Ein Pattern ist ein wiederholbares Muster. Es wird erst dann musikalisch überzeugend, wenn es mit stabilem Puls, passender Dynamik und gutem Timing gespielt wird. Das Ziel ist nicht, möglichst viele Noten zu spielen, sondern gemeinsam einen tragfähigen Groove aufzubauen.


Das 4/4-Grundmuster

Der Vier-Viertel-Takt ist in vielen Liedern, Popsongs, Sprechstücken und Tänzen verbreitet. Ein einfaches Muster besteht aus vier gleichmäßigen Schlägen. Auf Cajón oder Tisch kannst Du tiefe und helle Klänge abwechseln.


\relative c' { \clef percussion \time 4/4 c4^"Bass" c^"Tap" c^"Bass" c^"Tap" | c^"Bass" c^"Tap" c^"Bass" c^"Tap" \bar "|." }

Übung: Spiele das Muster zuerst mit zwei Fingern auf dem Tisch, danach auf dem Cajón.
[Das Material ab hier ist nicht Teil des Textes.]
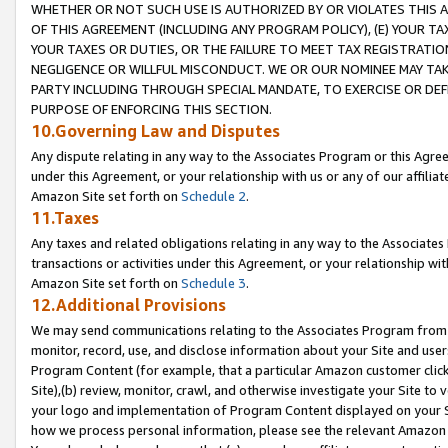
WHETHER OR NOT SUCH USE IS AUTHORIZED BY OR VIOLATES THIS A
OF THIS AGREEMENT (INCLUDING ANY PROGRAM POLICY), (E) YOUR TA
YOUR TAXES OR DUTIES, OR THE FAILURE TO MEET TAX REGISTRATIO
NEGLIGENCE OR WILLFUL MISCONDUCT. WE OR OUR NOMINEE MAY TA
PARTY INCLUDING THROUGH SPECIAL MANDATE, TO EXERCISE OR DEF
PURPOSE OF ENFORCING THIS SECTION.
10.Governing Law and Disputes
Any dispute relating in any way to the Associates Program or this Agree
under this Agreement, or your relationship with us or any of our affilia
Amazon Site set forth on
Schedule 2
.
11.Taxes
Any taxes and related obligations relating in any way to the Associate
transactions or activities under this Agreement, or your relationship with
Amazon Site set forth on
Schedule 3
.
12.Additional Provisions
We may send communications relating to the Associates Program from tim
monitor, record, use, and disclose information about your Site and user
Program Content (for example, that a particular Amazon customer clic
Site),(b) review, monitor, crawl, and otherwise investigate your Site to 
your logo and implementation of Program Content displayed on your Sit
how we process personal information, please see the relevant Amazon P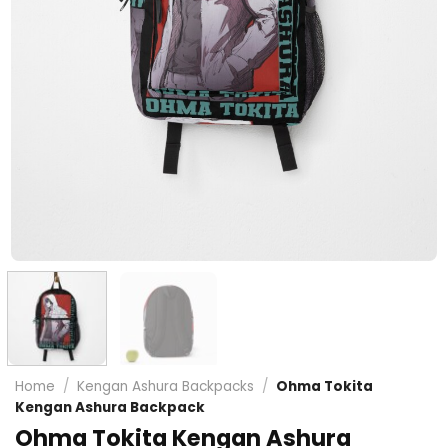
Home
/
Kengan Ashura Backpacks
/
Ohma Tokita
Kengan Ashura Backpack
Ohma Tokita Kengan Ashura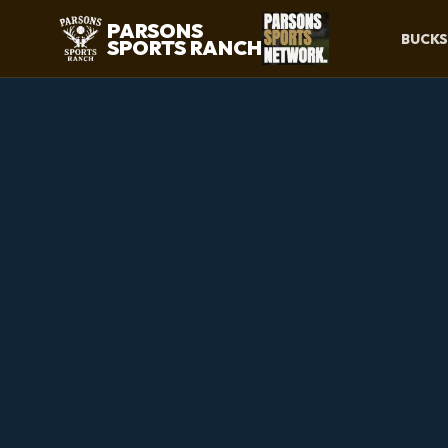
PARSONS
BUCKS
SPORTS RANCH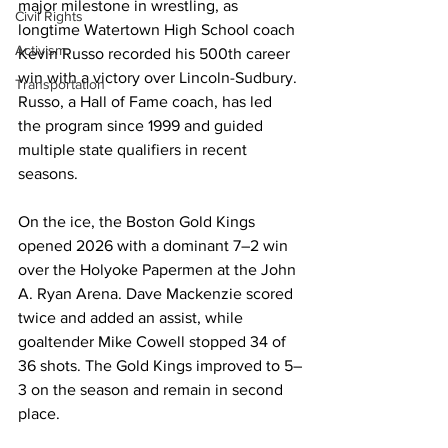
major milestone in wrestling, as 
Civil Rights
longtime Watertown High School coach 
Activism
Kevin Russo recorded his 500th career 
win with a victory over Lincoln-Sudbury. 
Transportation
Russo, a Hall of Fame coach, has led 
the program since 1999 and guided 
multiple state qualifiers in recent 
seasons. 

On the ice, the Boston Gold Kings 
opened 2026 with a dominant 7–2 win 
over the Holyoke Papermen at the John 
A. Ryan Arena. Dave Mackenzie scored 
twice and added an assist, while 
goaltender Mike Cowell stopped 34 of 
36 shots. The Gold Kings improved to 5–
3 on the season and remain in second 
place.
Achte darauf, dass die hellen Klänge auf zwei und vier nicht schneller werden.


Das 3/4-Walzermuster

Der Drei-Viertel-Takt fühlt sich oft wie „schwer, leicht, leicht“ an. Für Begleitung bedeutet das: Der erste Schlag trägt, die beiden folgenden Schläge füllen.


\relative c' { \clef percussion \time 3/4 c4^"tief" c^"hoch" c^"hoch" | c^"tief" c^"hoch" c^"hoch" | c^"tief" c^"hoch" c^"hoch" \bar "|." }

Übung: Sprich „Bass, Akkord, Akkord“. Übertrage das Muster auf Klavier: linke Hand Grundton, rechte Hand Akkord, rechte Hand Akkord.


Das 6/8-Pendelmuster

Der Sechs-Achtel-Takt wird häufig in zwei großen Bewegungen gespürt: „eins-zwei-drei, vier-fünf-sechs“. Er eignet sich für schaukelnde Begleitungen.


\relative c' { \clef percussion \time 6/8 c8^"1" c c c^"4" c c | c^"1" c c c^"4" c c \bar "|." }

Übung: Wippe mit dem Körper auf eins und vier. Klatsche danach nur die großen Zählzeiten eins und vier.


Offbeat als Antrieb

Beim Offbeat liegen die Akzente zwischen den Hauptschlägen. Das erzeugt Bewegung und eignet sich für viele Pop-, Reggae- und Latin-Anmutungen. Wichtig: Der innere Puls muss weiterlaufen, auch wenn Du nicht auf den Hauptschlägen spielst.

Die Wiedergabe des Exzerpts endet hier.